Exercise: Every line of the records below that holds the word "Wholesaler" should be copied out.

Material to process:
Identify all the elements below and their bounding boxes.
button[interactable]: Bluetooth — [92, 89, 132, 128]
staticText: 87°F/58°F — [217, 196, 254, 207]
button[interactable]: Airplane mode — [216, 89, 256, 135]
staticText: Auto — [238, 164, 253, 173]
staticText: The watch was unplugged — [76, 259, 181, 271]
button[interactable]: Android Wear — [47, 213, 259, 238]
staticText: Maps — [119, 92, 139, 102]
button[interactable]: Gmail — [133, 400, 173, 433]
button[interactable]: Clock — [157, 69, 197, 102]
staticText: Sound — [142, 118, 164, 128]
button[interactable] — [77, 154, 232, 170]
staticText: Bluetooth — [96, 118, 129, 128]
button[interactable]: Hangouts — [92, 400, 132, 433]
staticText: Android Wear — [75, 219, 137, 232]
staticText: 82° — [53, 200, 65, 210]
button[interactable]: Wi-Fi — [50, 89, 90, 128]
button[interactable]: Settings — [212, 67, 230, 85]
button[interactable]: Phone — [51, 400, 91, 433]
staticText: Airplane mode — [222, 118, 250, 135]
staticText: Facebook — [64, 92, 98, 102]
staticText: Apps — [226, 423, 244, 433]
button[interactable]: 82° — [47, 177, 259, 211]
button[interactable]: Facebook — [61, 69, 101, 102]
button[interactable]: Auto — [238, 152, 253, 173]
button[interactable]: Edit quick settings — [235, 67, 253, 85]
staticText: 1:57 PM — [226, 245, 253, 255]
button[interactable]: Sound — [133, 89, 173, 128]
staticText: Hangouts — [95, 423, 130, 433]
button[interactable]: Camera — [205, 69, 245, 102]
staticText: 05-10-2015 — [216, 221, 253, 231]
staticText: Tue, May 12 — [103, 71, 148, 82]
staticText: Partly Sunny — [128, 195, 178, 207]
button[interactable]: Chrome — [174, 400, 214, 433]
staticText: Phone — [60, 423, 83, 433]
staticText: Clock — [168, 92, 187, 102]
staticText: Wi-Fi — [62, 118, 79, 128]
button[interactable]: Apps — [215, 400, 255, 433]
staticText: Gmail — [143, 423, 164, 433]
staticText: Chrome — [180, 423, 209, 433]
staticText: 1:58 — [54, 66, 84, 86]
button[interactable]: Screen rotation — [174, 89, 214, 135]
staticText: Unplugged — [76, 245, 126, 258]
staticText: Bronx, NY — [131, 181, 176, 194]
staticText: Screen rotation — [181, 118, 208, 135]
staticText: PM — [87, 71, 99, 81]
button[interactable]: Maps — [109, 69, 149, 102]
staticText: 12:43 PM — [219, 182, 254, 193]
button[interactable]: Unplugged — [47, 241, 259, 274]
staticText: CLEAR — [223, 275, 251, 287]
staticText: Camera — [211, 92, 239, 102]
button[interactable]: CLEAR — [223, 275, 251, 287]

==

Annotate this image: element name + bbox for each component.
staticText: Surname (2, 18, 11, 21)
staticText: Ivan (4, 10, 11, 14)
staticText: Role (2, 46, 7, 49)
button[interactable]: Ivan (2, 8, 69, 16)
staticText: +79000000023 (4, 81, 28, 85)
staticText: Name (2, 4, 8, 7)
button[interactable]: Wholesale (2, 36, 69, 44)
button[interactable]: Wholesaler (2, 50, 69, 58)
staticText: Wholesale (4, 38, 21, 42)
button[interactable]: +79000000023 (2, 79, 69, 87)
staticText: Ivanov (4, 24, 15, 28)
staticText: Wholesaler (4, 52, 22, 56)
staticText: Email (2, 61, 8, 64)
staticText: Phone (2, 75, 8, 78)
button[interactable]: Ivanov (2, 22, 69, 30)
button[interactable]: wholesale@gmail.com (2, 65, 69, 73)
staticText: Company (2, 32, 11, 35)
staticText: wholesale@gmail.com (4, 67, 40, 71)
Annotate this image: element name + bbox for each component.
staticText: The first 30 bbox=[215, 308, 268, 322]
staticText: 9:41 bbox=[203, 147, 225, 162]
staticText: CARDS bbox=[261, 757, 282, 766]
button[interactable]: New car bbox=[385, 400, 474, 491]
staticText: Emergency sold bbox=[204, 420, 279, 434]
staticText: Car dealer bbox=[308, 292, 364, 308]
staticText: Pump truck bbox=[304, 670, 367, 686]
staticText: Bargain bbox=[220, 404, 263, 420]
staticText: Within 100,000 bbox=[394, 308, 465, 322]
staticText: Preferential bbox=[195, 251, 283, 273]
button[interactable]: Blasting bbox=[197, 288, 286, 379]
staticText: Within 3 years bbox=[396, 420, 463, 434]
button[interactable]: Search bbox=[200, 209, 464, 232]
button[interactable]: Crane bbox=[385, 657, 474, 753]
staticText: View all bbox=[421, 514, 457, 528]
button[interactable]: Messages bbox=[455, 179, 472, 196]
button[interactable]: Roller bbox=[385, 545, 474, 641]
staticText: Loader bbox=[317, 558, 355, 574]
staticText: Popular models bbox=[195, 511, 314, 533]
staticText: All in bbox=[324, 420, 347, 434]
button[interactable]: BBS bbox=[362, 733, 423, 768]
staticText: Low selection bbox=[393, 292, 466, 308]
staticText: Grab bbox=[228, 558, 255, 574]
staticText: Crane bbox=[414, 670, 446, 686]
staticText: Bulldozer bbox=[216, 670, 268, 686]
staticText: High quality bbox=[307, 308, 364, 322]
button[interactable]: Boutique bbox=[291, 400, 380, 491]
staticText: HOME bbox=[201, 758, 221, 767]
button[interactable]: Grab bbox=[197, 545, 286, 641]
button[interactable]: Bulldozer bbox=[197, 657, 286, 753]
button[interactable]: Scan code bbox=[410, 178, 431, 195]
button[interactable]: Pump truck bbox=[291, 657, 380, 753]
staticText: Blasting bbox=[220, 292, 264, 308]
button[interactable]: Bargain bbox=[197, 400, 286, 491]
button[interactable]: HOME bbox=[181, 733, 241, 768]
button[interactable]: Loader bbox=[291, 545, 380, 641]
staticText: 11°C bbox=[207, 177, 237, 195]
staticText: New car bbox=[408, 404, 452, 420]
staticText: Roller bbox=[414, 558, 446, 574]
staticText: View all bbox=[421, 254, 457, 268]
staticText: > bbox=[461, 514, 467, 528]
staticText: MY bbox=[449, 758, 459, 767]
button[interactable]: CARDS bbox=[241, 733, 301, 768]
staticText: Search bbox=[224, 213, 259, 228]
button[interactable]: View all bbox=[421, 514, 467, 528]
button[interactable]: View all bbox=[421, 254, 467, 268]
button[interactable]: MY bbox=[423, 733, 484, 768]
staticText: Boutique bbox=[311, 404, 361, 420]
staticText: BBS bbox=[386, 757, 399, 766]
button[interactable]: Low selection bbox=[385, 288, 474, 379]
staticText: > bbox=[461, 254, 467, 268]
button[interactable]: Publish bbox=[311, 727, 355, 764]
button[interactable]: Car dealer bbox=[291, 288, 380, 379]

Solution to the problem:
button[interactable]: Wholesaler (2, 50, 69, 58)
staticText: Wholesaler (4, 52, 22, 56)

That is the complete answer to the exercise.